Was down to Venice Beach this weekend and noticed alot of road riders coming down the bike path. I would like to know a little more about that path. As in is it ridable all the way from the north end to the south and where does it start and end north to south? What is the best northern starting point. and are you aware of any group weekend rides that take that path? Thanks


----------



## The Walrus (Apr 2, 2000)

The path actually runs up through Santa Monica and beyond, as far as Temescal Canyon/PCH, I think. Going south requires taking the streets over to Marina Del Rey, and getting on the bike path that runs along Ballona Creek out to the breakwater; cross the bridge, and the path continues down the beach--with some detours--all the way to Palos Verdes. The detours involve some on-street (with bike lanes) riding, from the Hermosa/Redondo Beach border down to King Harbor, and a stretch from Manhattan Beach to Hermosa Beach. You can't get lost--just follow the other people on bikes.
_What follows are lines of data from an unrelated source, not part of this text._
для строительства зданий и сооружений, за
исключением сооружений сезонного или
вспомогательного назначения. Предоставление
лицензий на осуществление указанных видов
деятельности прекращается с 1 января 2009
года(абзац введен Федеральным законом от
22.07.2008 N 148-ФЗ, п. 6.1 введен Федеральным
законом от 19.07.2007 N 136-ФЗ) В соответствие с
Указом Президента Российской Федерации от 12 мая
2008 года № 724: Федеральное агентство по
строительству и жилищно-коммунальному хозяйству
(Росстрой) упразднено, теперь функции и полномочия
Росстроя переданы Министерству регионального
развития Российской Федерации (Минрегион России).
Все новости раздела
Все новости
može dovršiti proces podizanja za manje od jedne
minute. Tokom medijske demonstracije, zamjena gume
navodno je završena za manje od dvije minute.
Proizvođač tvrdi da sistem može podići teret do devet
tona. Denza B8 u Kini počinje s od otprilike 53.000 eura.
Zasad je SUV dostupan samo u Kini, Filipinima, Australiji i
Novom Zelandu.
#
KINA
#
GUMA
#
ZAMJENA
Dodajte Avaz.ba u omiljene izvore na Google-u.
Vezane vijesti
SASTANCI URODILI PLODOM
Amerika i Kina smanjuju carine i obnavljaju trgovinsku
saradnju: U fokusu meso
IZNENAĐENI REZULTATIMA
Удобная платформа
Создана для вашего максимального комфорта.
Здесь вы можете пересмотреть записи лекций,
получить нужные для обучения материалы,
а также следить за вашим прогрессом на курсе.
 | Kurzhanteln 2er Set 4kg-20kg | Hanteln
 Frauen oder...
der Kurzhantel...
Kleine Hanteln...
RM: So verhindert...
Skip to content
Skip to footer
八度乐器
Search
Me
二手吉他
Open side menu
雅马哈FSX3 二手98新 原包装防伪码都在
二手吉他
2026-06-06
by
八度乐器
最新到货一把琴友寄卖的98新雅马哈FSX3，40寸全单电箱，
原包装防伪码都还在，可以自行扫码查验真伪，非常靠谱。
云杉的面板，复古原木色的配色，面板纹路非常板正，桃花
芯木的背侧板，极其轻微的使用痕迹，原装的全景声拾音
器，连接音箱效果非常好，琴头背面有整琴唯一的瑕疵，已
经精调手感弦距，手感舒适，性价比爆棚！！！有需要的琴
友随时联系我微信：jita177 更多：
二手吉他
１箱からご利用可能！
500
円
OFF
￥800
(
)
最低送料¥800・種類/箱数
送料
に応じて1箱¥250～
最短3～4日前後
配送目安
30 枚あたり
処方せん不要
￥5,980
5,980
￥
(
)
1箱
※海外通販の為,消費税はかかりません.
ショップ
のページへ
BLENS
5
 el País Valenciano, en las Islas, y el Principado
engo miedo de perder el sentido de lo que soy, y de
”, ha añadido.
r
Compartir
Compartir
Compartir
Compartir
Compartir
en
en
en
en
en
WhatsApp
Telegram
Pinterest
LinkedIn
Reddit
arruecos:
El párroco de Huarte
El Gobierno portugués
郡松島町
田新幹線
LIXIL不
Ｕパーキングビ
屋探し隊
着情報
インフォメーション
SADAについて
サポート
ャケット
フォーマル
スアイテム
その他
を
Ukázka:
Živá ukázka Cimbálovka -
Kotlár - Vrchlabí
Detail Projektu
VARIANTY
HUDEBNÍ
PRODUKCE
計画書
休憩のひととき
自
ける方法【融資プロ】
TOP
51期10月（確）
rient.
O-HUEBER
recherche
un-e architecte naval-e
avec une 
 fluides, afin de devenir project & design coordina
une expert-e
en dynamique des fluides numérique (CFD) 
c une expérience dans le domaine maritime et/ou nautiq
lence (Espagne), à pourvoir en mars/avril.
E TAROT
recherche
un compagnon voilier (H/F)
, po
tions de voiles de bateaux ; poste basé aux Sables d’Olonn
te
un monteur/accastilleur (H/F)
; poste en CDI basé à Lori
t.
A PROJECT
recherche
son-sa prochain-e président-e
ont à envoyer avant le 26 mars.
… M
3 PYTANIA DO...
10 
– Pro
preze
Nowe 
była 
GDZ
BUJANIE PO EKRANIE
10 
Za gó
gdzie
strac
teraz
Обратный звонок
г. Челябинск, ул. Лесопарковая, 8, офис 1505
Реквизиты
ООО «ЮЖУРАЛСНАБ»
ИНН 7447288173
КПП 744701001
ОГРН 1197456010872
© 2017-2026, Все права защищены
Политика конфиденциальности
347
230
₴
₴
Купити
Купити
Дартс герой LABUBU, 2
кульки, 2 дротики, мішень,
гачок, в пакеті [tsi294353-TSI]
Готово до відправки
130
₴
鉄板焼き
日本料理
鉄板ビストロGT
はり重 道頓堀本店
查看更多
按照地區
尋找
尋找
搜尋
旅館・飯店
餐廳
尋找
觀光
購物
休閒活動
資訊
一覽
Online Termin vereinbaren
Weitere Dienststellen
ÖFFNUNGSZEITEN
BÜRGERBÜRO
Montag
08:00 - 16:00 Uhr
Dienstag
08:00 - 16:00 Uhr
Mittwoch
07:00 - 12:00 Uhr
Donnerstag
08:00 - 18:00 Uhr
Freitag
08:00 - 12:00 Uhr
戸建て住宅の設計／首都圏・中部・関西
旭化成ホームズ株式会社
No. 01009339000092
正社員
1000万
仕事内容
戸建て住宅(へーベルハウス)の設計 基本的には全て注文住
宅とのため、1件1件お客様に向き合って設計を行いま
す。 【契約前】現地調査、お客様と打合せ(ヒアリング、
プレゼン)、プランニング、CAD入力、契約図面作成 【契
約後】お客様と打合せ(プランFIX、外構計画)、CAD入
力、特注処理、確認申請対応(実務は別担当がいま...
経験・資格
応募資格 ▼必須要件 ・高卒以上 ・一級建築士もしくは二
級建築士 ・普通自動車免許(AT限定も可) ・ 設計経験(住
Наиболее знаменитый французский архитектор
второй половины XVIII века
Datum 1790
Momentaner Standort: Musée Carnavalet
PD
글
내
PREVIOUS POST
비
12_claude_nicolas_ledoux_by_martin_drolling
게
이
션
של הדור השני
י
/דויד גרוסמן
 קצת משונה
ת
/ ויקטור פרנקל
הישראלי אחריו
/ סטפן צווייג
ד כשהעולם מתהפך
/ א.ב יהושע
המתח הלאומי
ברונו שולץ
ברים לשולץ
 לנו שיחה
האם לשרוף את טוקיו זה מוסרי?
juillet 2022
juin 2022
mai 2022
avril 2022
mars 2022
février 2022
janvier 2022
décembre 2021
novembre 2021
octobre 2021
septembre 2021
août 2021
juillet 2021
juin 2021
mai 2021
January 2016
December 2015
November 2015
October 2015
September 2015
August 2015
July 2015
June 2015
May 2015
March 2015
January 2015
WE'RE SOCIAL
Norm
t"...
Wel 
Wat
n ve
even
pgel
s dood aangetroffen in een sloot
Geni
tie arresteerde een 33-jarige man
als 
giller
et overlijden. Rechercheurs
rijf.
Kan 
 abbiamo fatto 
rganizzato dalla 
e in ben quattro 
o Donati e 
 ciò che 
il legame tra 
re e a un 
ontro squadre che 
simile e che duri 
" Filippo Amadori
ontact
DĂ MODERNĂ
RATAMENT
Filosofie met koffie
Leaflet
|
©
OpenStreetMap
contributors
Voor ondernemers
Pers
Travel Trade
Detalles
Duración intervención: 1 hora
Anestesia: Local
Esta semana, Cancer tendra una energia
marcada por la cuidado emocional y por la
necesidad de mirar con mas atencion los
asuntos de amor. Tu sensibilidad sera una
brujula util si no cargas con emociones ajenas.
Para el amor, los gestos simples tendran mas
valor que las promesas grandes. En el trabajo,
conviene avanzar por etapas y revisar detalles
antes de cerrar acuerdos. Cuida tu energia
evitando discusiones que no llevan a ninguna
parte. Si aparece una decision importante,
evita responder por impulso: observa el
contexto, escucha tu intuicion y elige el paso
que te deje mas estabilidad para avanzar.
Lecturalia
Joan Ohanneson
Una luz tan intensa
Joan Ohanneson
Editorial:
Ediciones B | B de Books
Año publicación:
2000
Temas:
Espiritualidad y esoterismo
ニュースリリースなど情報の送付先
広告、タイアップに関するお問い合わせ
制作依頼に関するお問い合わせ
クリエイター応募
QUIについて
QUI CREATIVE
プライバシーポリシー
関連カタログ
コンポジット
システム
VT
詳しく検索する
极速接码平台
Personally, I would avoid Venice and Santa Monica altogether (too crowded everytime I've been there), and start in MDR. You can park at Pier 52 (56? Whatever...) on Fiji Way and just ride the bike lane down to the end of the street, where you enter the bike path.


----------



## il sogno (Jul 15, 2002)

The Walrus said:


> Personally, I would avoid Venice and Santa Monica altogether (too crowded everytime I've been there), and start in MDR. You can park at Pier 52 (56? Whatever...) on Fiji Way and just ride the bike lane down to the end of the street, where you enter the bike path.


The one time I rode that part of the path I wound up having to bail out onto the sand. There were a lot of pedestrians there and a kid ran out in front of me. Got a lot of sand in my derailleur and drive train but no harm to anyone. If you can ride it on a weekday it's a lot emptier and worth riding. Busy weekend days can be tough.


----------



## The Walrus (Apr 2, 2000)

Yeah, I've had that experience many a time...I resolved years ago not to even go near the bike path during summer--just too many completely clueless people on or around it. I made a tradition of riding it every Dec. 25 and Jan. 1, in addition to whatever other off-season times I feel like going down there. If I feel like riding near the ocean, my one dependable year-round route is in Ventura, going from the state beach along the promenade, past the fairgrounds and then on up the coast, usually all the way up to Rincon.


----------



## Hollywood (Jan 16, 2003)

*our route*

we usually start in the parking lot just north of the McClure tunnel in Santa Monica - the first or second lot on your left after to 10 fwy. turns into PCH.

we ride to Hermosa beach and have breakfast/lunch on the strand at Good Stuff. Good food and good people watching. Then somehow manage to pedal our full selves back to the cars. Getting through the curvy path in crowded Venice is the only sketchy part, I think.

www.eatgoodstuff.com 

check with Helen's Cycles in Manhattan Beach for group rides.




vcyclist said:


> What is the best northern starting point. and are you aware of any group weekend rides that take that path? Thanks


----------